Michel Houellebecq allait bientôt porter à l'écran un de ses romans : La possibilité d'une île en 2008, 'OCNI' décrié. La critique française se sentait trompée et profita de l'occasion pour le charger, avec une ferveur digne du lynchage de BHL suite au Jour et la Nuit. Dans Extension du domaine de la lutte, elle voyait une contribution à l'édifice antilibéral ; elle réalisera par la suite quel prophète dépressif elle avait acclamé. Houellebecq n'était pas un « humaniste » d'une quelconque sous-espèce paradoxale, un désabusé optimiste, un tendre blessé et rigolard ou autre fadaise ; le choc des Particules Elementaires (1998) n'en fut que plus grand.

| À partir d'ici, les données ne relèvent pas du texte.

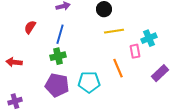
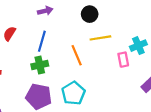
orange line: (118, 68) -> (77, 55), moved
cyan pentagon: (89, 82) -> (73, 93), turned -30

Ces deux premiers romans sont adaptés en 1999 et 2006. Extension du domaine de la lutte repris par Philippe Harel est une réussite ; le matériau de base était concis et drôle, la version cinéma l'appuie et le renforce, met en valeur les 'claques', comblant avec son panache quelques angles morts houellebecquiens. Les particules élémentaires était dense et assez hardu à convertir en film ; celui d'Oskar Roehler est bien superflu. Il diffère du roman sans pour autant prendre de véritables libertés ou y ajouter. C'est un zapping sympathique, adroit et sans relief. Les aspects les plus outranciers, surtout les plus burlesques, sont restitués. Visuellement c'est paradoxal ; du rococo derrickien, du bariolé fangeux sapé par les rayons de la plus morne Allemagne – audiovisuellement parlant. Le climat est triste, un désir de férocité ou à défaut de faire féroce plane.

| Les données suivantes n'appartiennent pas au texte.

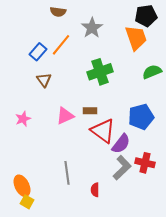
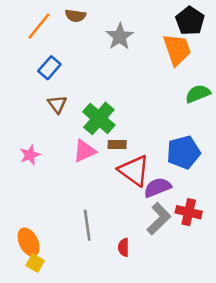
black pentagon: (146, 16) -> (190, 21), turned -30
orange line: (61, 45) -> (39, 26), moved
green cross: (100, 72) -> (99, 118), moved, turned -30
purple semicircle: (121, 144) -> (157, 187), turned -150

Le film est attrayant grâce à cette franchise et à une sobriété paradoxale, surtout dûe à son côté ramassé, son enfilage des moments forts. On évite le trop glauque, ou alors de s'y enfoncer (notamment les séquences indécentes avec la mère). Le rythme narratif du modèle est cassé, voire éclaté. Quelques extraits sont totalement travestis, sans avoir d'incidence sur l'ensemble ; ce ne sont pas forcément des choix excellents. Ainsi la rencontre avec l'éditeur potentiel de Bruno mettait en scène un interlocuteur pétillant, malin, au cynisme lumineux (c'était Philippe Sollers – Houellebecq cite régulièrement des célébrités, ou reprend leurs noms sans que le contexte s'y prête, inventant par exemple un obscur monsieur Desplechin dans Les particules) ; celui du film est relativement sombre, la scène tourne court et n'apporte rien, sauf une déférence tordue au roman.

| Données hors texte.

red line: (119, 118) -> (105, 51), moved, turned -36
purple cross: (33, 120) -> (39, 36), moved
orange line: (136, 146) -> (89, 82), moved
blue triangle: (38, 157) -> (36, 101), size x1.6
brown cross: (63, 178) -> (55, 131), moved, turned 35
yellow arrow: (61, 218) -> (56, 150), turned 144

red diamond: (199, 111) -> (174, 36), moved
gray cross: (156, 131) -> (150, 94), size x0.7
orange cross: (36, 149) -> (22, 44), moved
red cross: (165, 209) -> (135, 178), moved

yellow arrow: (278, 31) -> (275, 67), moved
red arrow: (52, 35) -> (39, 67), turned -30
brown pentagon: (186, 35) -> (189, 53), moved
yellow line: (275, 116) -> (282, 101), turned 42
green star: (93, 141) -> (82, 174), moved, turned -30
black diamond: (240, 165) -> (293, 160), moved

De même, la séance de yoga, avec notamment la grosse bercée par ses vapeurs de vin rouge, est citée mais mal employée ; c'était le passage le plus pittoresque du roman et le coma éveillé de la dame avait une autre allure. Surtout, ces Particules laissent de côté les aspects sociétaux et scientifiques, sans lesquels le roman aurait été moins percutant ; sans lesquels de toutes façons il serait 'juste' une comédie dramatique trash sur les bords – poisseuse surtout. Le roman était concentré sur deux personnages, celui de Michel, le frère scientifique et cadre asocial (et asexué) est largement éludé ; les débouchés de ses travaux ne vaudront qu'un carton final, ses expériences et ses points de vue passent à la trappe. Heureusement, la puissance de l'aventure entre Christiane et Bruno rejaillit, avec son parfum de trivialité biscornue et tragique (avec lequel Houellebecq aimante et répugne). L'interprète de Bruno, Moritz Bleibtreu, gagnera un Ours d'argent au Festival de Berlin.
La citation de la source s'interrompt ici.